Lead Generation. It can sound like a small biz buzzword at first, but then you realize the concept is pretty straight-forward! Lead generation is essentially an analysis of where your leads are coming from and how many of those convert into sales. This is critical for small business owners to grasp because, without leads, there’s no work. Having a healthy handle on how people find you and which channel turns the highest conversion rate is key. Numbers matter, even for us creative folks. By analyzing those percentages we get an accurate understanding of where we’re crushing it and what lead sources need a little TLC.
Have you critically thought about your lead sources and crunched the numbers yet? If not, block out some time in your calendar to get those numbers and analyze them. In 2019, my two main lead sources were Instagram and Referrals, followed closely by Google. That’s not to say I didn’t land jobs from other social platforms or marketing strategies, but by knowing my top two lead generators I can give my energy to my best-performing channels.
If there’s one thing I’ve learned, it’s that trying to “do it all” and showing up consistently can be exhausting. Attempting to reach success on every platform all at once will leave you feeling deflated. My advice: pick one platform to start with and get consistent with it. Maybe for you, that’s Pinterest, or it could be your email list. Hone in on that one channel and really master it. When that becomes manageable, then you can add in another platform. Most likely you will learn lessons from the first platform that you can translate to the next lead source!
Identifying the different types of lead generation has also been helpful for me as I work to maintain consistent leads. There are two main categories of lead generation; connection based lead generation and evergreen lead generation.
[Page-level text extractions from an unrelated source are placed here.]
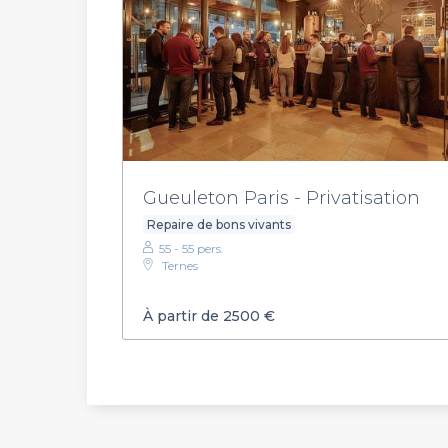
Gueuleton Paris - Privatisation
Repaire de bons vivants
55 - 55 pers.
Ternes
À partir de 2500 €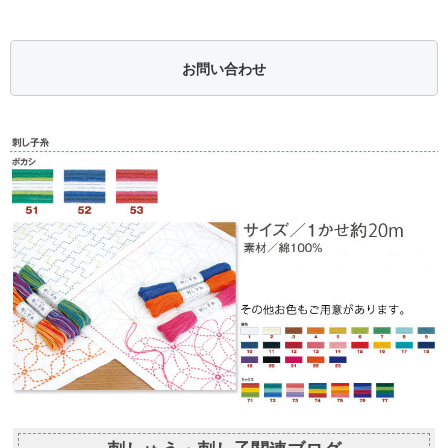
お問い合わせ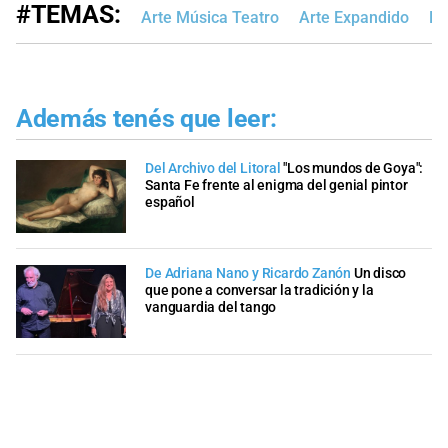
#TEMAS:
Arte Música Teatro
Arte Expandido
Re
Además tenés que leer:
Del Archivo del Litoral
"Los mundos de Goya":
Santa Fe frente al enigma del genial pintor
español
De Adriana Nano y Ricardo Zanón
Un disco
que pone a conversar la tradición y la
vanguardia del tango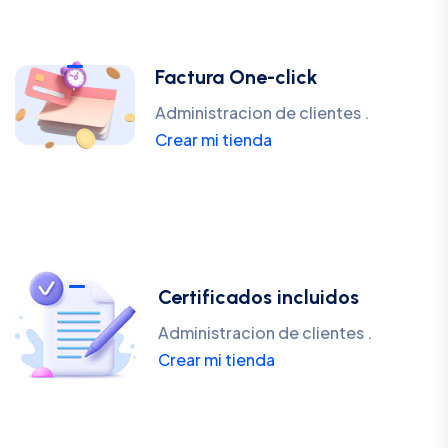
Factura One-click
Administracion de clientes .
Crear mi tienda
Certificados incluidos
Administracion de clientes .
Crear mi tienda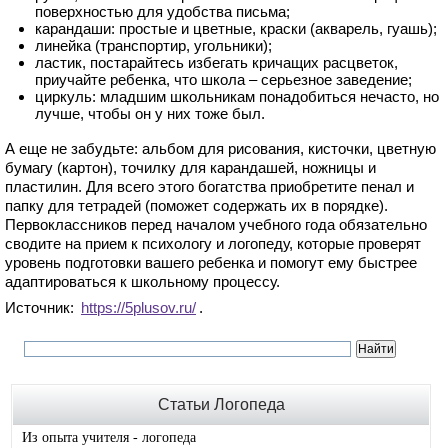
поверхностью для удобства письма;
карандаши: простые и цветные, краски (акварель, гуашь);
линейка (транспортир, угольники);
ластик, постарайтесь избегать кричащих расцветок,
приучайте ребенка, что школа – серьезное заведение;
циркуль: младшим школьникам понадобиться нечасто, но
лучше, чтобы он у них тоже был.
А еще не забудьте: альбом для рисования, кисточки, цветную
бумагу (картон), точилку для карандашей, ножницы и
пластилин. Для всего этого богатства приобретите пенал и
папку для тетрадей (поможет содержать их в порядке).
Первоклассников перед началом учебного года обязательно
сводите на прием к психологу и логопеду, которые проверят
уровень подготовки вашего ребенка и помогут ему быстрее
адаптироваться к школьному процессу.
Источник:
https://5plusov.ru/
.
Статьи Логопеда
Из опыта учителя - логопеда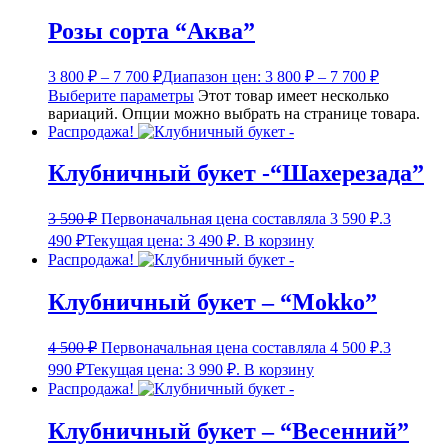
Розы сорта “Аква”
3 800
₽
–
7 700
₽
Диапазон цен: 3 800 ₽ – 7 700 ₽
Выберите параметры
Этот товар имеет несколько
вариаций. Опции можно выбрать на странице товара.
Распродажа!
Клубничный букет -“Шахерезада”
3 590
₽
Первоначальная цена составляла 3 590 ₽.
3
490
₽
Текущая цена: 3 490 ₽.
В корзину
Распродажа!
Клубничный букет – “Mokko”
4 500
₽
Первоначальная цена составляла 4 500 ₽.
3
990
₽
Текущая цена: 3 990 ₽.
В корзину
Распродажа!
Клубничный букет – “Весенний”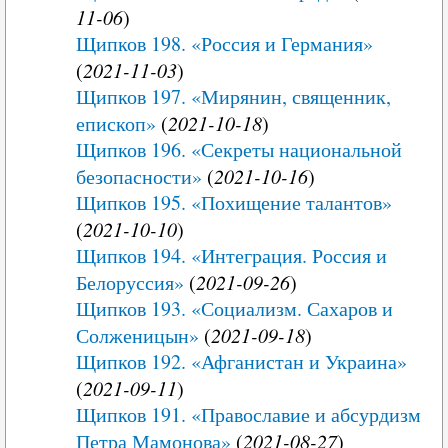
11-06
)
Щипков 198. «Россия и Германия»
(
2021-11-03
)
Щипков 197. «Мирянин, священник,
епископ»
(
2021-10-18
)
Щипков 196. «Секреты национальной
безопасности»
(
2021-10-16
)
Щипков 195. «Похищение талантов»
(
2021-10-10
)
Щипков 194. «Интеграция. Россия и
Белоруссия»
(
2021-09-26
)
Щипков 193. «Социализм. Сахаров и
Солженицын»
(
2021-09-18
)
Щипков 192. «Афганистан и Украина»
(
2021-09-11
)
Щипков 191. «Православие и абсурдизм
Петра Мамонова»
(
2021-08-27
)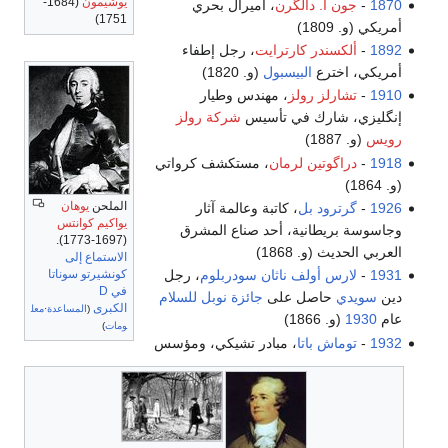
يوشيمون
(1684-
1870
-
جون أ. دالگرن
، أميرال بحري
1751)
أمريكي (و. 1809)
1892
-
ألكسندر كارترايت
، رجل إطفاء
أمريكي، اخترع
البيسبول
(و. 1820)
1910
-
تشارلز رولز
، مهندس وطيار
إنگليزي، شارك في تأسيس
شركة رولز
رويس
(و. 1887)
1918
-
دراگوتين لرمان
، مستكشف كرواتي
(و. 1864)
الملحن
يوهان
1926
-
گرترود بل
، كاتبة وعالمة آثار
يواكيم كوانتس
وجاسوسة بريطانية، أحد صناع المشرق
(1697-1773).
العربي الحديث (و. 1868)
الاستماع إلى
كونشيرتو سوناتا
1931
-
لارس أولف ناثان سودربلوم
، رجل
في D
دين
سويدي
حاصل على
جائزة نوبل للسلام
الكبرى
(
المساعدة
·
معل
عام
1930
(و. 1866)
ومات
)
1932
-
توماش باتا
، مبادر تشيكي، ومؤسس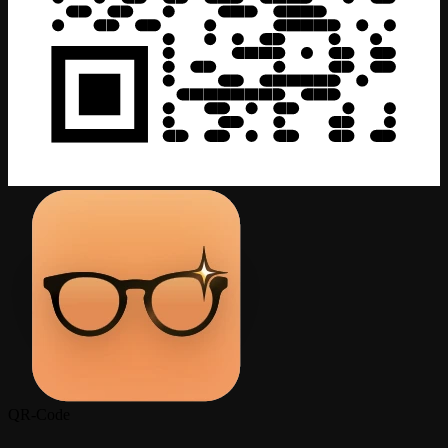
QR-Code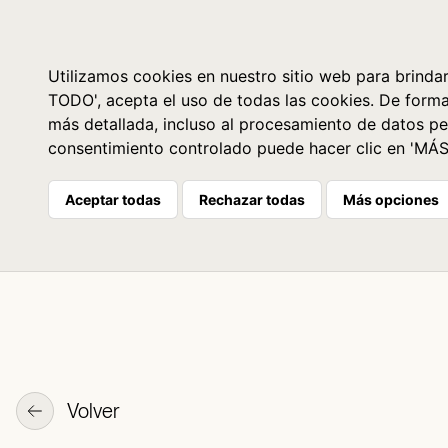
Libros
La librería
Agenda
Utilizamos cookies en nuestro sitio web para brindar
TODO', acepta el uso de todas las cookies. De form
más detallada, incluso al procesamiento de datos pe
consentimiento controlado puede hacer clic en 'MÁ
Aceptar todas
Rechazar todas
Más opciones
Volver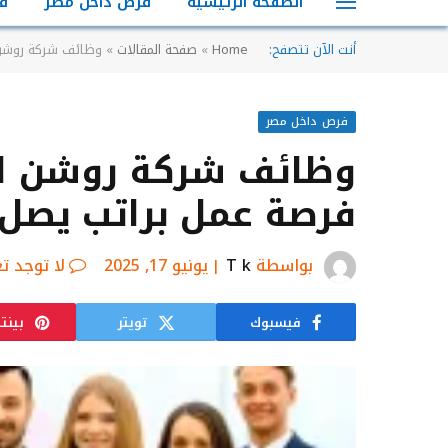
الصفحة الرئيسية
فرص داخل مصر
ف
أنت الآن تتصفح:
Home
»
صفحة المقالات
»
وظائف شركة روشن لتك
فرص داخل مصر
وظائف شركة روشن لتك
فرصة عمل براتب يصل إلى 5000
بواسطة
T k
يونيو 17, 2025
لا توجد ت
فيسبوك
تويتر
بينت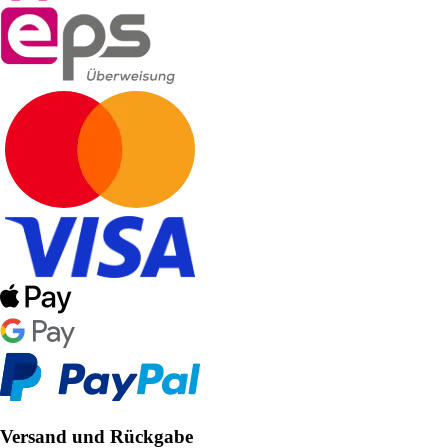
Versand und Rückgabe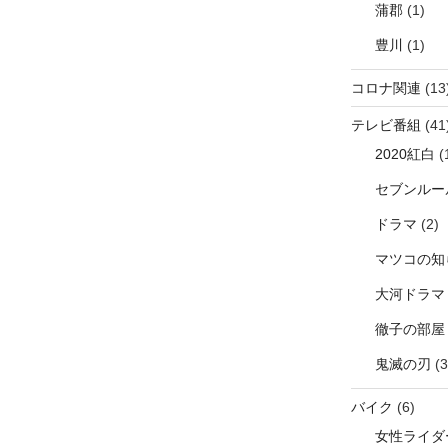
蒲郡
(1)
豊川
(1)
コロナ関連
(13
テレビ番組
(41
2020紅白
(
セブンルー
ドラマ
(2)
マツコの知
大河ドラマ
徹子の部屋
鬼滅の刃
(3
バイク
(6)
女性ライダ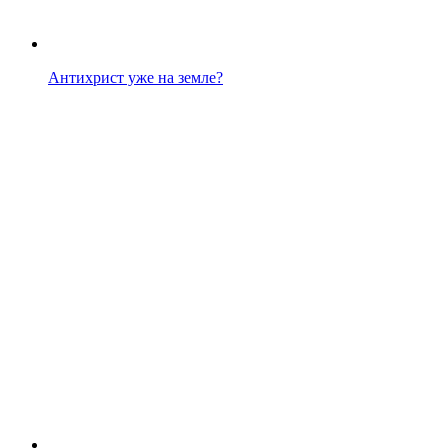
Антихрист уже на земле?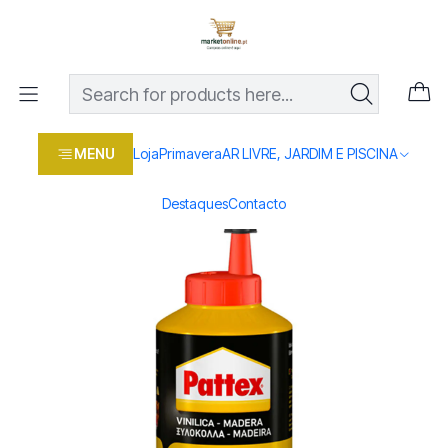
Os melhores preços em produtos para casa, jardim e bricolage
com entrega rápida
Home
Loja
Casa e conforto
BRICOLAGE E FERRAMENTAS
Cola Pattex Madeira 750GR
MENU
Loja
Primavera
AR LIVRE, JARDIM E PISCINA
Destaques
Contacto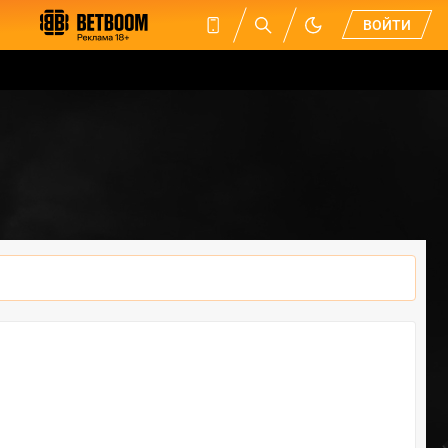
ВОЙТИ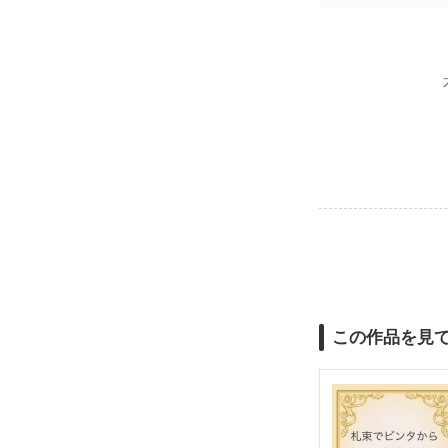
この作品を見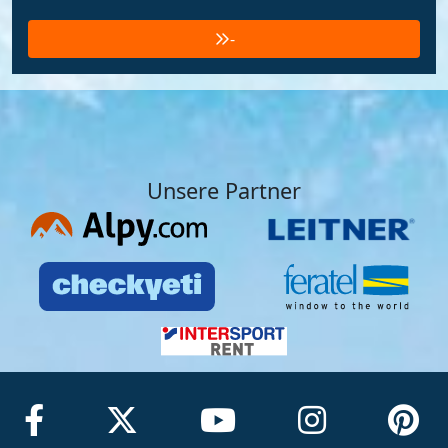
-
Unsere Partner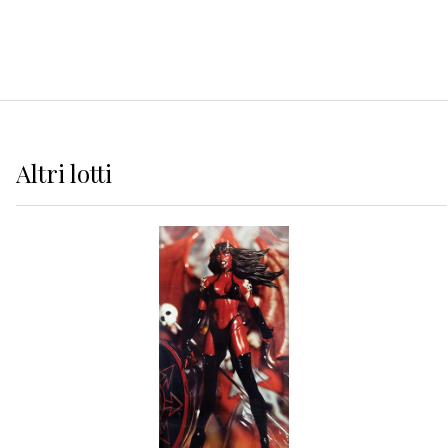
Altri
lotti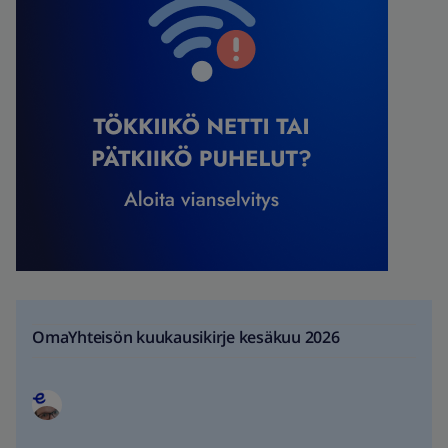
OmaYhteisön kuukausikirje kesäkuu 2026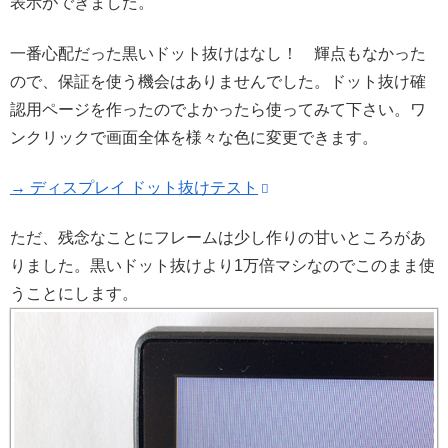
表示ができました。
一番心配だった黒いドット抜けはなし！ 輝点もなかった
ので、保証を使う機会はありませんでした。ドット抜け確
認用ページを作ったのでよかったら使ってみて下さい。ワ
ンクリックで画面全体を様々な色に変更できます。
→ ディスプレイ ドット抜けテスト
ただ、残念なことにフレームは少し作りの甘いところがあ
りました。黒いドット抜けより1万倍マシなのでこのまま使
うことにします。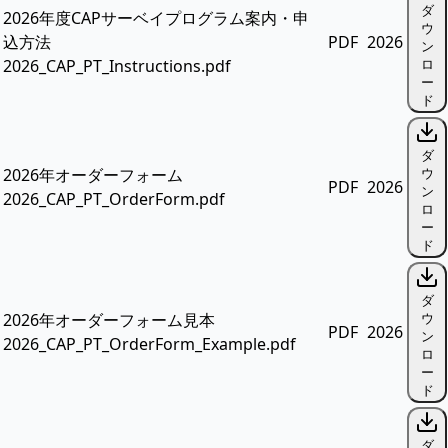
ダ
2026年度CAPサーベイプログラム案内・申
ウ
込方法
PDF
2026
ン
2026_CAP_PT_Instructions.pdf
ロ
ー
ド
ダ
2026年オーダーフォーム
ウ
PDF
2026
ン
2026_CAP_PT_OrderForm.pdf
ロ
ー
ド
ダ
2026年オーダーフォーム見本
ウ
PDF
2026
ン
2026_CAP_PT_OrderForm_Example.pdf
ロ
ー
ド
ダ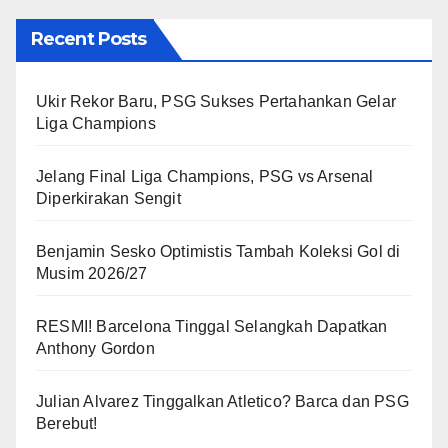
Recent Posts
Ukir Rekor Baru, PSG Sukses Pertahankan Gelar
Liga Champions
Jelang Final Liga Champions, PSG vs Arsenal
Diperkirakan Sengit
Benjamin Sesko Optimistis Tambah Koleksi Gol di
Musim 2026/27
RESMI! Barcelona Tinggal Selangkah Dapatkan
Anthony Gordon
Julian Alvarez Tinggalkan Atletico? Barca dan PSG
Berebut!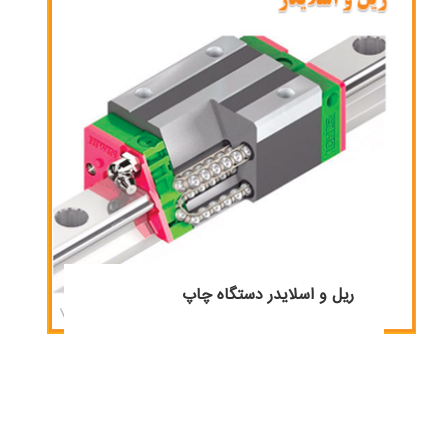
ریل و اسلایدر دستگاه چاپ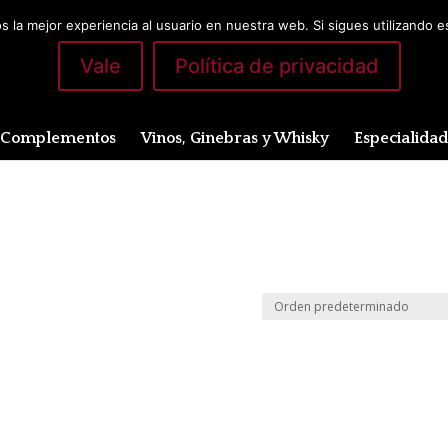
 la mejor experiencia al usuario en nuestra web. Si sigues utilizando 
Vale
Política de privacidad
Complementos
Vinos, Ginebras y Whisky
Especialida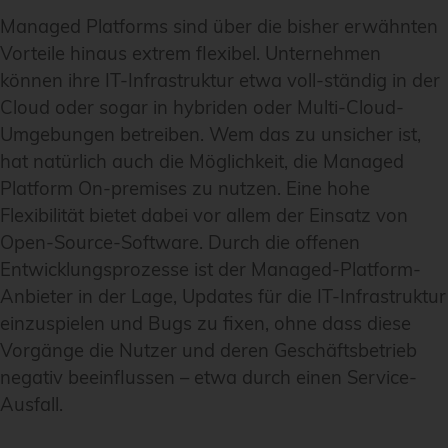
Managed Platforms sind über die bisher erwähnten
Vorteile hinaus extrem flexibel. Unternehmen
können ihre IT-Infrastruktur etwa voll-ständig in der
Cloud oder sogar in hybriden oder Multi-Cloud-
Umgebungen betreiben. Wem das zu unsicher ist,
hat natürlich auch die Möglichkeit, die Managed
Platform On-premises zu nutzen. Eine hohe
Flexibilität bietet dabei vor allem der Einsatz von
Open-Source-Software. Durch die offenen
Entwicklungsprozesse ist der Managed-Platform-
Anbieter in der Lage, Updates für die IT-Infrastruktur
einzuspielen und Bugs zu fixen, ohne dass diese
Vorgänge die Nutzer und deren Geschäftsbetrieb
negativ beeinflussen – etwa durch einen Service-
Ausfall.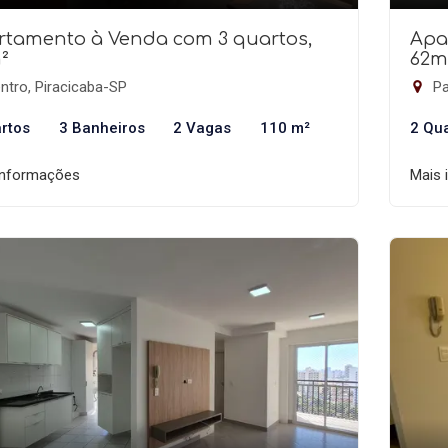
rtamento à Venda com 3 quartos,
Apa
²
62m
ntro, Piracicaba-SP
Pa
rtos
3 Banheiros
2 Vagas
110 m²
2 Qu
informações
Mais 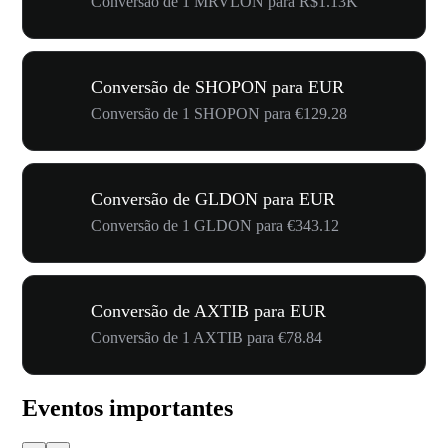
Conversão de 1 MRVLON para R$1.13K
Conversão de SHOPON para EUR
Conversão de 1 SHOPON para €129.28
Conversão de GLDON para EUR
Conversão de 1 GLDON para €343.12
Conversão de AXTIB para EUR
Conversão de 1 AXTIB para €78.84
Eventos importantes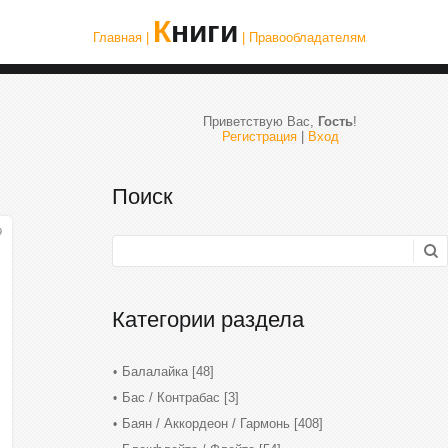
Книги
Главная |
| Правообладателям
Приветствую Вас
,
Гость
!
Регистрация
|
Вход
Поиск
9
Категории раздела
Балалайка
[48]
Бас / Контрабас
[3]
Баян / Аккордеон / Гармонь
[408]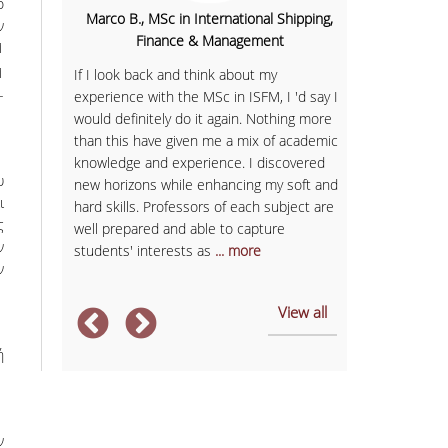
ο
Marco B., MSc in International Shipping,
al
Sofia K., 
ν
Finance & Management
1
uch more
Having finish
1
If I look back and think about my
Communicatio
­
experience with the MSc in ISFM, I 'd say I
ready to
business with
would definitely do it again. Nothing more
t was an
in Services M
than this have given me a mix of academic
ed me to
provided me w
knowledge and experience. I discovered
personal
expectations.
υ
new horizons while enhancing my soft and
 and
and member of
ι
hard skills. Professors of each subject are
ly.
always had sel
ς
well prepared and able to capture
management sk
ν
students' interests as
... more
After
... more
ν
View all
ή
ν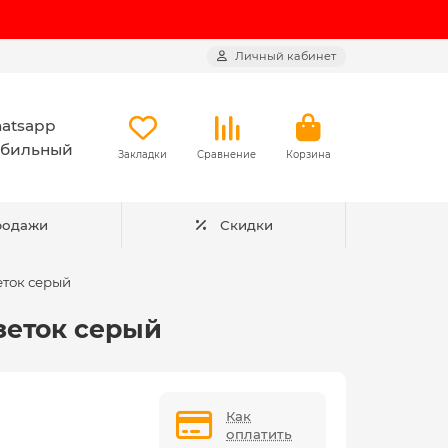
Личный кабинет
atsapp
бильный
Закладки
Сравнение
Корзина
родажи
Скидки
еток серый
озеток серый
Как
оплатить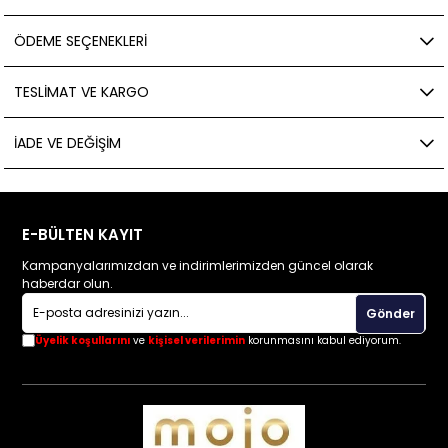
ÖDEME SEÇENEKLERI
TESLIMAT VE KARGO
İADE VE DEĞIŞIM
E-BÜLTEN KAYIT
Kampanyalarımızdan ve indirimlerimizden güncel olarak
haberdar olun.
Gönder
Üyelik koşullarını
ve
kişisel verilerimin
korunmasını kabul ediyorum.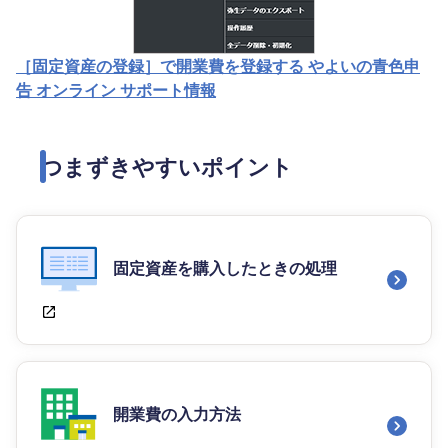
［固定資産の登録］で開業費を登録する やよいの青色申
告 オンライン サポート情報
つまずきやすいポイント
固定資産を購入したときの処理
開業費の入力方法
These two categories have distinct characteristics and it’s important to identify which channels belong where, as that will heavily impact your strategy.
This includes social platforms, like Instagram and Facebook. These social networks are great for building a connection with your audience and showing your authority in your field. Facebook and Instagram give you the space to show up and talk to ideal clients through video, written stories, and interactive polls on a macro level. On a micro level, you can have authentic 1:1 conversations in the DMs that not only establish your street credit but also show your personality. While all of this serves to build deep-rooted relationships with your community, the lifespan of that connecting content is quite short and only gets circulated for a few days or less.
Polar opposite to connection-based leads, Evergreen leads include content that will last longer and continue working for you for months if not years down the road. This can include Pinterest, SEO blog posts, and Youtube. Even your Google Business Account, where you collect reviews and can post photo updates, will only flourish with time. This type of content has a much longer lifespan so the return on energy spent is better, but it doesn’t necessarily build a personal connection with your audience. While I receive a handful of leads from Google and Pinterest for custom design work, digital products like my website templates and my course, Brand Clarity Academy, sell better from evergreen lead generation. Custom design is a larger investment and the consumer is likely to want to feel a deeper personal connection with the creative instead of evergreen educational content.
Understanding these two categories and grouping my lead sources accordingly helped me gain clarity. I’ve started to focus my business energy on one from each category, understanding that it’s best to be consistent as opposed to randomly showing up on several. To get the most out of my content, I have a general workflow that goes like this:
It all begins with my blog. As a long-form content source, like this very article you’re reading, a blog is content-rich, juicy with lots of information and detail. From that blog, I can re-write a shorter, condensed version of the post and make it into one email to be sent to my list. From that cliff notes version in the email, I can spin that into 2-3 Instagram captions for posts or even use the copy as a topic in a series of Instagram stories. Creating 5-8 unique and on-brand Pinterest graphics inspired by the content can later drive traffic back to the original post — always continuing to expand the reach of the blog.
Beyond the two categories we talked about above, there’s one more lead generation source that is oh so important. It doesn’t really fall in the two categories, because it’s even more personal … and that’s referrals from past clients. If you’re any kind of service provider, you already know just how powerful word-of-mouth can be for a small business owner. As mentioned above, it’s one of my top two lead sources along with Instagram. While Instagram is great and has done a ton for my business and many other creative entrepreneurs, referrals are my favorite way to get new clients.
You’re sitting there thinking, wow this is it! My clients will do the brunt of the legwork for me and pass off a warm to hot lead. How can I keep getting consistent referrals from past clients? The answer is so simple you’ll do a double-take; you need to give them an amazing experience. What that amazing experience is will vary among business owners. An above and beyond experience can look like throwing in an extra goodie in their package, excellent communication, or keeping the project organized. It can even be as simple as listening deeply to your clients. When your people feel heard and believe you truly delivered on what they were hoping for, I guarantee they’ll be shouting your name from the rooftops.